# Questions regarding Infantry Officer



## JustAnotherGuy (12 Mar 2011)

This is my first time posting and I've found some amazing information on the site. I'm in grade 11 and wanting to apply to ROTP. I'm wanting to become an Infantry Officer, but after reading some of the posts, I learned that Infantry Officers spend a majority of their time doing paper work in an office. I am not wanting a career where I am stuck in an office. I also found some posts talking about people joining the military as a NCM that have degrees. But I'm assuming that if I do get accepted into the ROTP they would want me to become an officer. The main reason I'm going to university is so that i have a backup plan in case the CF doesn't work out for me. I did look at some other careers within the CF that could lead to careers outside the CF, but I'm drawn to infantry. 

If you have any information or tips that could help me out that would be great.


----------



## Michael OLeary (12 Mar 2011)

If you found enough information about Infantry officers to want to do that job, but are deterred by the thought of doing paperwork, then you need to rethink the way you're looking at all CF trades. None of them spend all day every day doing just the "sexy" things in the recruiting videos. You will have to reassess why you want to join the CF, and move away from thinking about it in terms of the things you want to do.


----------



## JustAnotherGuy (12 Mar 2011)

First thank you for replying. 
Now I have no problem with doing paperwork, but it is the amount of it that some what worries me. From the posts that I have read it appears that most of a days work is stuck in the office. If this is untrue then that would clear it all up. I just want to know the type of things i'll be doing day to day (and I understand that everyday is different) instead of being suprised when I get there.


----------



## Michael OLeary (12 Mar 2011)

Any officer will end up in jobs that consist mostly of "paperwork", many NCOs will also find themselves in positions eventually that will mean they do "paperwork" most of their day. If you never want to spend full days doing "paperwork", the CF may not be the place for you unless you plan to be a Private your entire career, and even then you'll have to be careful what trade you choose.

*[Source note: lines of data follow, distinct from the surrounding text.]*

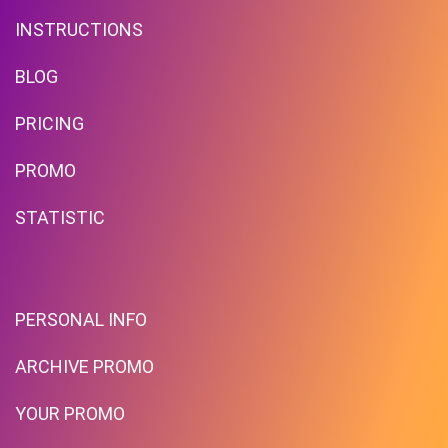
INSTRUCTIONS
BLOG
PRICING
Free Standard Shipping On
Orders Over $59 To Many
PROMO
Countries
STATISTIC
PROMO
Expires 2026-08-06
PERSONAL INFO
ARCHIVE PROMO
YOUR PROMO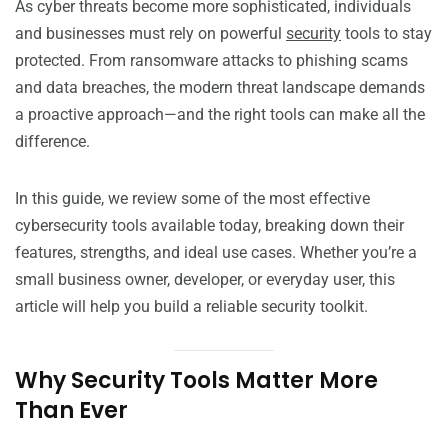
As cyber threats become more sophisticated, individuals
and businesses must rely on powerful
security
tools to stay
protected. From ransomware attacks to phishing scams
and data breaches, the modern threat landscape demands
a proactive approach—and the right tools can make all the
difference.
In this guide, we review some of the most effective
cybersecurity tools available today, breaking down their
features, strengths, and ideal use cases. Whether you’re a
small business owner, developer, or everyday user, this
article will help you build a reliable security toolkit.
Why Security Tools Matter More
Than Ever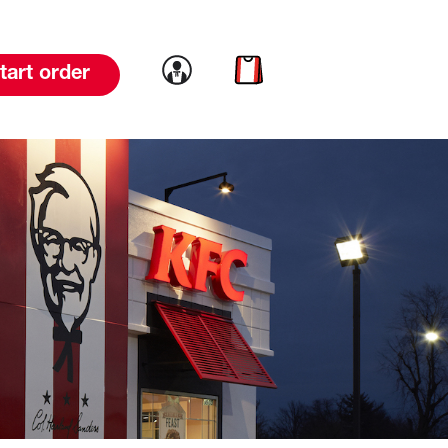
Link to account
Link to cart
tart order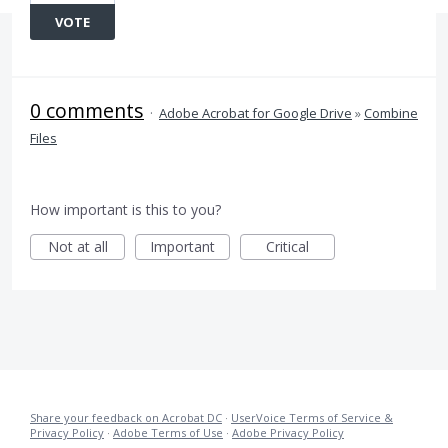
VOTE
0 comments
·
Adobe Acrobat for Google Drive
»
Combine
Files
How important is this to you?
Not at all
Important
Critical
Share your feedback on Acrobat DC
·
UserVoice Terms of Service &
Privacy Policy
·
Adobe Terms of Use
·
Adobe Privacy Policy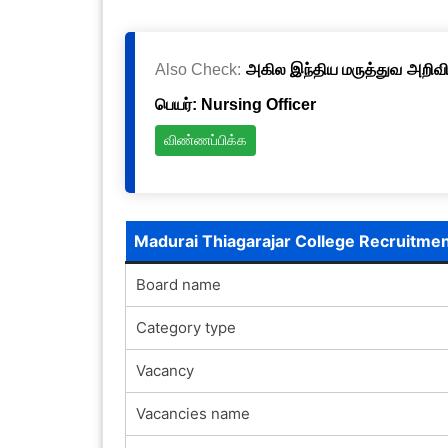
Also Check:
அகில இந்திய மருத்துவ அறிவிய
பெயர்: Nursing Officer
விண்ணப்பிக்க
Madurai Thiagarajar College Recruitme
Board name
Category type
Vacancy
Vacancies name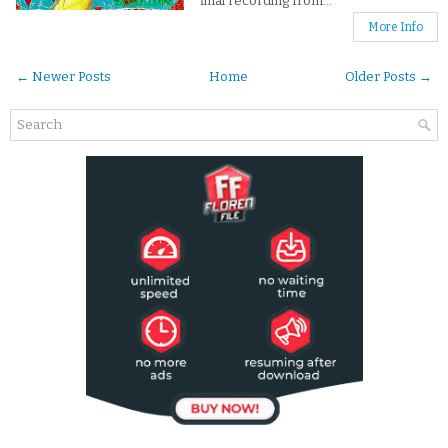
final recording from...
More Info
← Newer Posts
Home
Older Posts →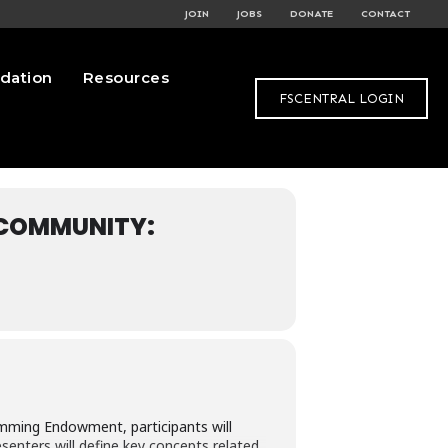
JOIN
JOBS
DONATE
CONTACT
dation
Resources
FSCENTRAL LOGIN
 COMMUNITY:
amming Endowment, participants will
senters will define key concepts related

Even in the infantry, someone has to write the orders for operations and training events, someone has to write the training instructions for ranges, someone has to review and rewrite emergency plans and weapon publications, someone has to do the administrative paperwork for their soldiers careers. Don't dismiss the importance of the necessity to have competent people doing "paperwork."


----------



## Michael OLeary (12 Mar 2011)

Here's some extra Food for thought regarding paperwork, which in the Army, is called staff work:

The Young Officer and Staff Duties



> Being a good staff officer, either as a primary function (like the Adjutant), or in support of a line job (like a platoon commander submitting training requests), doesn't have to mean you have to like it. Effective staff officers seldom have to do things twice, or spend time sorting out their own paperwork messes. They get to spend more time with their troops, or working on other staff projects that benefit their units, because the routine administration was done right the first time. Clear staff writing that achieves a desired effect or response is as important to the fighting efficiency of a unit as skill at arms. It ensures beans and bullets are where they need to be in the right quantities, that troops have minimal lost training time for administrative reasons and that intentions and goals are well defined in support of the training requirement.


----------



## JustAnotherGuy (12 Mar 2011)

Thanks again, because to be honest I knew that there would be paperwork but I simply thought it would only be a small amount. But now that you have explained the importance of it, it does not change the career path I chose. 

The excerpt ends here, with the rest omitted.